Sentía rabia por las crecientes vejaciones de los huelguistas. En días pasados, le habían pintado de lodo la puerta de la casa y habían dejado unas podredumbres en la vereda. Habían apuntado con un revólver a Elisa. Movía la cabeza de un lado al otro. Quería salvar la mina. No esperaba nada a cambio, pero tampoco que ellos le pagaran así, con odio y desprecio.
Elisa había afrontado con entereza la situación. Con la frente en alto había salido a limpiar el frontón de a casa y a cavar un hueco en la tierra, para enterrar las porquerías que habían dejado los huelguistas frente a la casa. Habían quedado atrás los tiempos de bonanza, las fiestas con los ejecutivos de la compañía, las comilonas en el patio, los cigarros, el tenis, las galas, aquel vestido de muselina de la India que le trajo Isidro de aquel viaje. Recordaba las partidas de naipes con sus amigos, los mismos que ahora huyeron sin siquiera avisarle de la gravedad del problema. Traidores!.

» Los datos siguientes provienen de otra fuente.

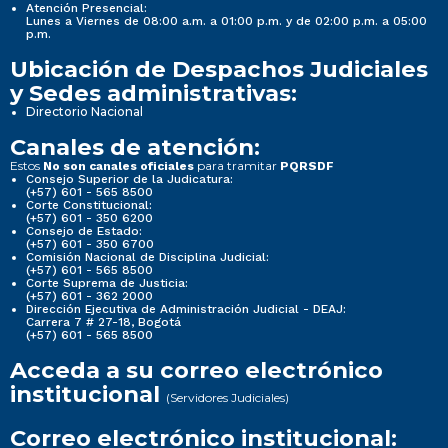
Atención Presencial:
Lunes a Viernes de 08:00 a.m. a 01:00 p.m. y de 02:00 p.m. a 05:00
p.m.
Ubicación de Despachos Judiciales
y Sedes administrativas:
Directorio Nacional
Canales de atención:
Estos
para tramitar
No son canales oficiales
PQRSDF
Consejo Superior de la Judicatura:
(+57) 601 - 565 8500
Corte Constitucional:
(+57) 601 - 350 6200
Consejo de Estado:
(+57) 601 - 350 6700
Comisión Nacional de Disciplina Judicial:
(+57) 601 - 565 8500
Corte Suprema de Justicia:
(+57) 601 - 362 2000
Dirección Ejecutiva de Administración Judicial - DEAJ:
Carrera 7 # 27-18, Bogotá
(+57) 601 - 565 8500
Acceda a su correo electrónico
institucional
(Servidores Judiciales)
Correo electrónico institucional:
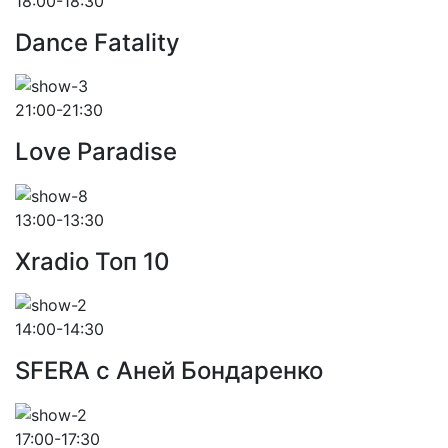
18:00-18:30
Dance Fatality
21:00-21:30
Love Paradise
13:00-13:30
Xradio Топ 10
14:00-14:30
SFERA с Аней Бондаренко
17:00-17:30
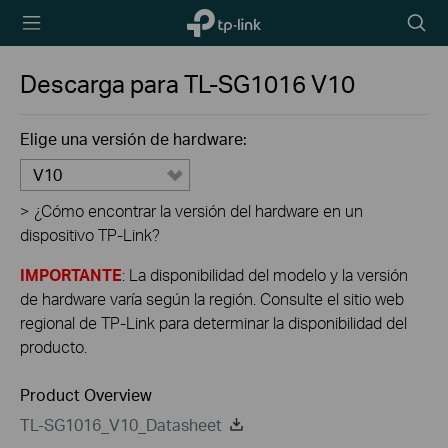
TP-Link,
Searc
Reliably
icon
Smart
Descarga para
TL-SG1016
V10
Elige una versión de hardware:
V10
>
¿Cómo encontrar la versión del hardware en un
dispositivo TP-Link?
IMPORTANTE
: La disponibilidad del modelo y la versión
de hardware varía según la región. Consulte el sitio web
regional de TP-Link para determinar la disponibilidad del
producto.
Product Overview
TL-SG1016_V10_Datasheet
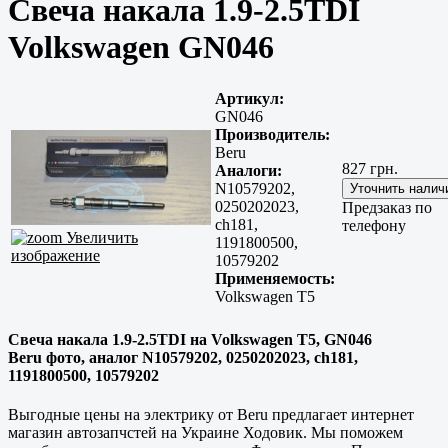
Свеча накала 1.9-2.5TDI
Volkswagen GN046
Артикул:
GN046
Производитель:
Beru
827 грн.
Аналоги:
N10579202,
0250202023,
Предзаказ по
ch181,
телефону
Увеличить
1191800500,
изображение
10579202
Применяемость:
Volkswagen T5
Свеча накала 1.9-2.5TDI на Volkswagen T5, GN046
Beru фото, аналог N10579202, 0250202023, ch181,
1191800500, 10579202
Выгодные цены на электрику от Beru предлагает интернет
магазин автозапчстей на Украине Ходовик. Мы поможем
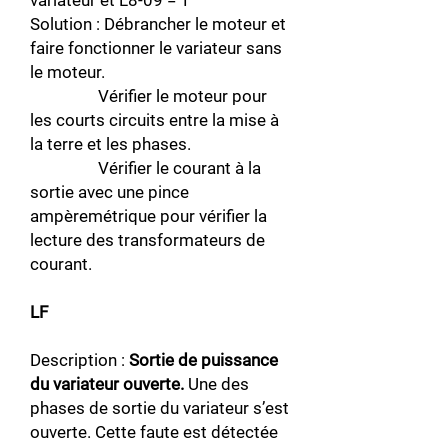
variateur et L8-09 = 1
Solution : Débrancher le moteur et
faire fonctionner le variateur sans
le moteur.
Vérifier le moteur pour
les courts circuits entre la mise à
la terre et les phases.
Vérifier le courant à la
sortie avec une pince
ampèremétrique pour vérifier la
lecture des transformateurs de
courant.
LF
Description :
Sortie de puissance
du variateur ouverte.
Une des
phases de sortie du variateur s’est
ouverte. Cette faute est détectée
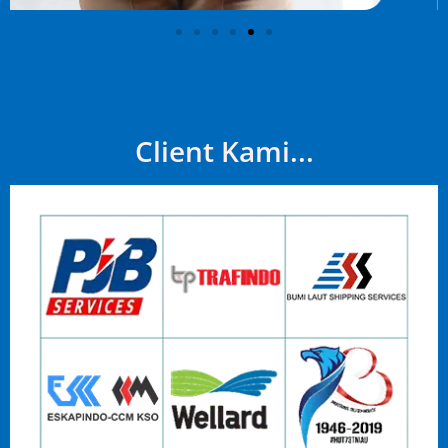
Client Kami...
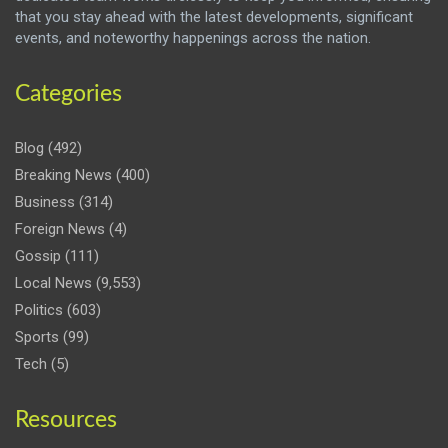
that you stay ahead with the latest developments, significant
events, and noteworthy happenings across the nation.
Categories
Blog
(492)
Breaking News
(400)
Business
(314)
Foreign News
(4)
Gossip
(111)
Local News
(9,553)
Politics
(603)
Sports
(99)
Tech
(5)
Resources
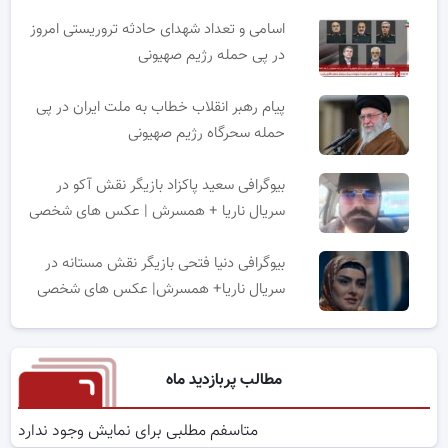
اسامی و تعداد شهدای حادثه تروریستی امروز
در پی حمله رژیم صهیونی
پیام رهبر انقلاب خطاب به ملت ایران در پی
حمله سحرگاه رژیم صهیونی
بیوگرافی سعید پاکزاد بازیگر نقش آکو در
سریال ناریا + همسرش | عکس های شخصی
بیوگرافی دنیا فتحی بازیگر نقش مستانه در
سریال ناریا+ همسرش| عکس های شخصی
مطالب پربازدید ماه
متاسفم مطلبی برای نمایش وجود ندارد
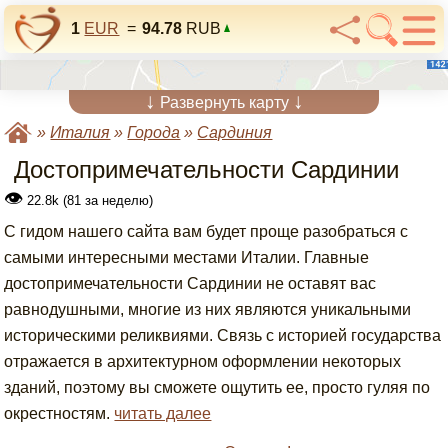
1
EUR
=
94.78
RUB
↓
↓
Развернуть карту
»
Италия
»
Города
»
Сардиния
Достопримечательности Сардинии
👁
22.8k (81 за неделю)
С гидом нашего сайта вам будет проще разобраться с
самыми интересными местами Италии. Главные
достопримечательности Сардинии не оставят вас
равнодушными, многие из них являются уникальными
историческими реликвиями. Связь с историей государства
отражается в архитектурном оформлении некоторых
зданий, поэтому вы сможете ощутить ее, просто гуляя по
окрестностям.
читать далее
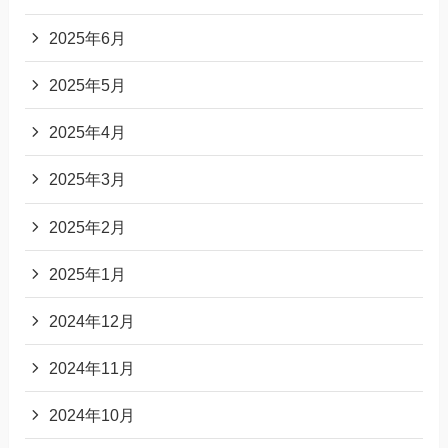
2025年6月
2025年5月
2025年4月
2025年3月
2025年2月
2025年1月
2024年12月
2024年11月
2024年10月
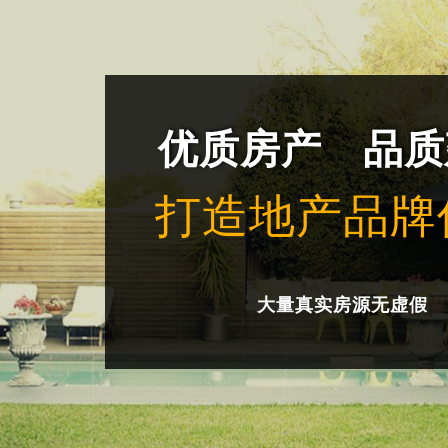
优质房产 品质
打造地产品牌
大量真实房源无虚假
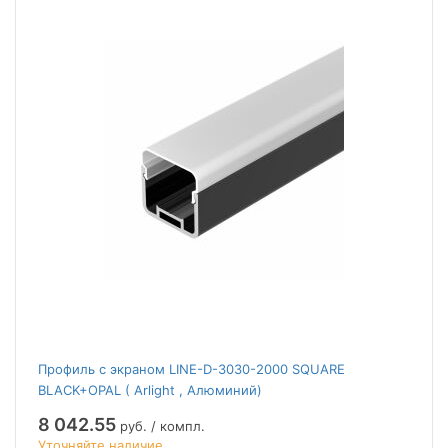
Профиль с экраном LINE-D-3030-2000 SQUARE
BLACK+OPAL ( Arlight , Алюминий)
8 042.55
руб. / компл.
Уточняйте наличие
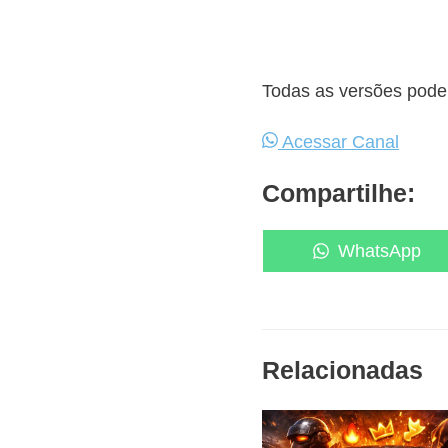
Todas as versões podem
Acessar Canal
Compartilhe:
Share
WhatsApp
on
Relacionadas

Recordó los exquisitos banquetes que preparaba Elisa. Se le hacía agua la boca. Su favorito, aquel pavo relleno en salsa de romero.
De repente, una meteórica pedrada rompió el vidrio de la oficina de Isidro y le impactó la cabeza. Sintió que su cráneo era de vidrio y se rompía en mil pedazos. La sangre comenzó a chorrear por el piso de madera.
— Trabajadores hijueputas, ahora sí se jodieron conmigo.
La hemorragia no se detenía. Un empleado entró corriendo y le dijo:
— Don Isidro, tenemos que salir de aquí, la situación ya es insostenible. Ya no es seguro ni para usted, ni para los pocos que quedamos. Ahorita me dicen que acaban de arrancar todos los cables del telégrafo y le han dado una paliza a Efraín. Está inconsciente.
Isidro pidió quedarse sólo un momento.
— Malditos, malditos. Ahora sí que se jodan!
Saltó de la silla, fue directo a la oficina de la Gerencia General dejando detrás un camino de sangre y sudor. Sacó de su saco las llaves y abrió la puerta de la oficina desierta y polvorienta. Retiró la puerta falsa de madera que ocultaba la caja fuerte; giró la perilla 2 veces a la izquierda, siete a la derecha, cuatro veces más a la izquierda y jaló la palanca. Sacó el cajón que contenía las reservas de esterlinas de oro, la misma que estaba guardando como último recurso. Vertió las monedas en su maletín de cuero y huyó por detrás del edificio.